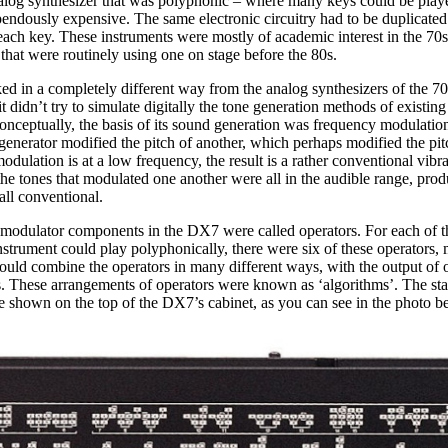
alog synthesizer that was polyphonic – where many keys could be play
pendously expensive. The same electronic circuitry had to be duplicate
ach key. These instruments were mostly of academic interest in the 70s 
hat were routinely using one on stage before the 80s.
in a completely different way from the analog synthesizers of the 70s.
 it didn’t try to simulate digitally the tone generation methods of existin
onceptually, the basis of its sound generation was frequency modulation
enerator modified the pitch of another, which perhaps modified the pit
modulation is at a low frequency, the result is a rather conventional vibra
e tones that modulated one another were all in the audible range, prod
 all conventional.
modulator components in the DX7 were called operators. For each of t
instrument could play polyphonically, there were six of these operators,
ould combine the operators in many different ways, with the output of 
rs. These arrangements of operators were known as ‘algorithms’. The st
e shown on the top of the DX7’s cabinet, as you can see in the photo b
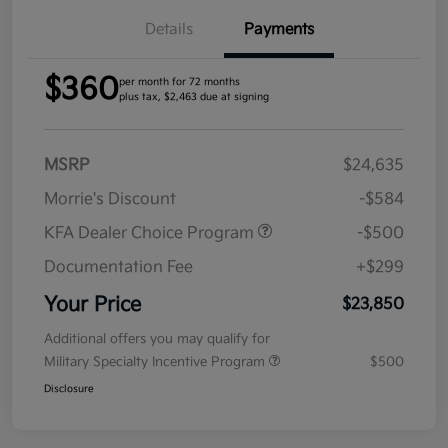
Details
Payments
$360
per month for 72 months
plus tax, $2,463 due at signing
MSRP
$24,635
Morrie's Discount
-$584
KFA Dealer Choice Program
-$500
Documentation Fee
+$299
Your Price
$23,850
Additional offers you may qualify for
Military Specialty Incentive Program
$500
Disclosure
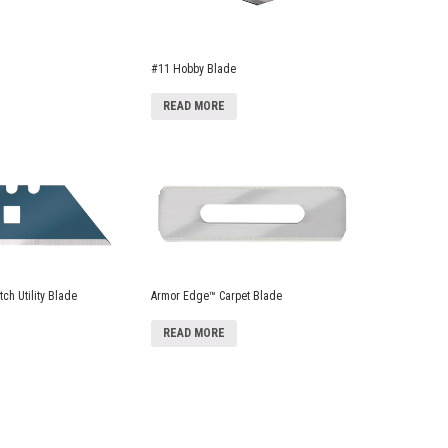
#11 Hobby Blade
READ MORE
ch Utility Blade
Armor Edge™ Carpet Blade
READ MORE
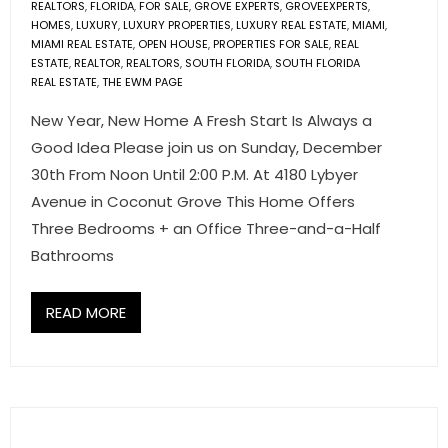
REALTORS
,
FLORIDA
,
FOR SALE
,
GROVE EXPERTS
,
GROVEEXPERTS
,
- Associate Roster
HOMES
,
LUXURY
,
LUXURY PROPERTIES
,
LUXURY REAL ESTATE
,
MIAMI
,
MIAMI REAL ESTATE
,
OPEN HOUSE
,
PROPERTIES FOR SALE
,
REAL
- Office Locations
ESTATE
,
REALTOR
,
REALTORS
,
SOUTH FLORIDA
,
SOUTH FLORIDA
REAL ESTATE
,
THE EWM PAGE
- Leadership Team
New Year, New Home A Fresh Start Is Always a
Good Idea Please join us on Sunday, December
30th From Noon Until 2:00 P.M. At 4180 Lybyer
Avenue in Coconut Grove This Home Offers
Three Bedrooms + an Office Three-and-a-Half
Bathrooms
READ MORE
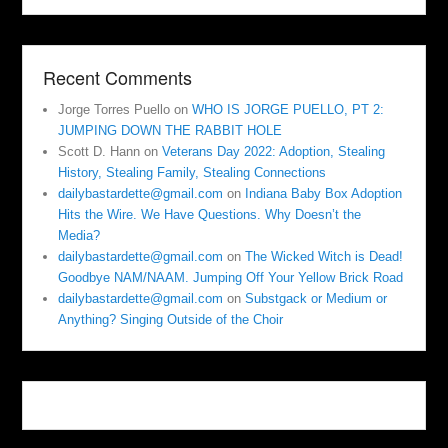
Recent Comments
Jorge Torres Puello
on
WHO IS JORGE PUELLO, PT 2:
JUMPING DOWN THE RABBIT HOLE
Scott D. Hann
on
Veterans Day 2022: Adoption, Stealing
History, Stealing Family, Stealing Connections
dailybastardette@gmail.com
on
Indiana Baby Box Adoption
Hits the Wire. We Have Questions. Why Doesn’t the
Media?
dailybastardette@gmail.com
on
The Wicked Witch is Dead!
Goodbye NAM/NAAM. Jumping Off Your Yellow Brick Road
dailybastardette@gmail.com
on
Substgack or Medium or
Anything? Singing Outside of the Choir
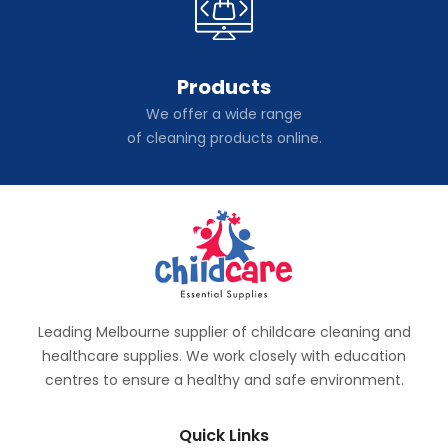
Products
We offer a wide range
of cleaning products online.
Leading Melbourne supplier of childcare cleaning and
healthcare supplies. We work closely with education
centres to ensure a healthy and safe environment.
Quick Links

== == ==

[What you will do] Pictures stay out; copy every entry above exactly.

[Solution for this exercise]
alog synthesizer that was polyphonic – where many keys could be play
pendously expensive. The same electronic circuitry had to be duplicate
ach key. These instruments were mostly of academic interest in the 70s 
hat were routinely using one on stage before the 80s.
in a completely different way from the analog synthesizers of the 70s.
 it didn’t try to simulate digitally the tone generation methods of existin
onceptually, the basis of its sound generation was frequency modulation
enerator modified the pitch of another, which perhaps modified the pit
modulation is at a low frequency, the result is a rather conventional vibra
e tones that modulated one another were all in the audible range, prod
 all conventional.
modulator components in the DX7 were called operators. For each of t
instrument could play polyphonically, there were six of these operators,
ould combine the operators in many different ways, with the output of 
rs. These arrangements of operators were known as ‘algorithms’. The st
e shown on the top of the DX7’s cabinet, as you can see in the photo b
Details
Payments
$360
per month for 72 months
plus tax, $2,463 due at signing
MSRP
$24,635
Morrie's Discount
-$584
KFA Dealer Choice Program
-$500
Documentation Fee
+$299
Your Price
$23,850
Additional offers you may qualify for
Military Specialty Incentive Program
$500
Disclosure
#11 Hobby Blade
READ MORE
ch Utility Blade
Armor Edge™ Carpet Blade
READ MORE
REALTORS
,
FLORIDA
,
FOR SALE
,
GROVE EXPERTS
,
GROVEEXPERTS
,
- Associate Roster
HOMES
,
LUXURY
,
LUXURY PROPERTIES
,
LUXURY REAL ESTATE
,
MIAMI
,
MIAMI REAL ESTATE
,
OPEN HOUSE
,
PROPERTIES FOR SALE
,
REAL
- Office Locations
ESTATE
,
REALTOR
,
REALTORS
,
SOUTH FLORIDA
,
SOUTH FLORIDA
REAL ESTATE
,
THE EWM PAGE
- Leadership Team
New Year, New Home A Fresh Start Is Always a
Good Idea Please join us on Sunday, December
30th From Noon Until 2:00 P.M. At 4180 Lybyer
Avenue in Coconut Grove This Home Offers
Three Bedrooms + an Office Three-and-a-Half
Bathrooms
READ MORE
Recent Comments
Jorge Torres Puello
on
WHO IS JORGE PUELLO, PT 2:
JUMPING DOWN THE RABBIT HOLE
Scott D. Hann
on
Veterans Day 2022: Adoption, Stealing
History, Stealing Family, Stealing Connections
dailybastardette@gmail.com
on
Indiana Baby Box Adoption
Hits the Wire. We Have Questions. Why Doesn’t the
Media?
dailybastardette@gmail.com
on
The Wicked Witch is Dead!
Goodbye NAM/NAAM. Jumping Off Your Yellow Brick Road
dailybastardette@gmail.com
on
Substgack or Medium or
Anything? Singing Outside of the Choir
Products
We offer a wide range
of cleaning products online.
Leading Melbourne supplier of childcare cleaning and
healthcare supplies. We work closely with education
centres to ensure a healthy and safe environment.
Quick Links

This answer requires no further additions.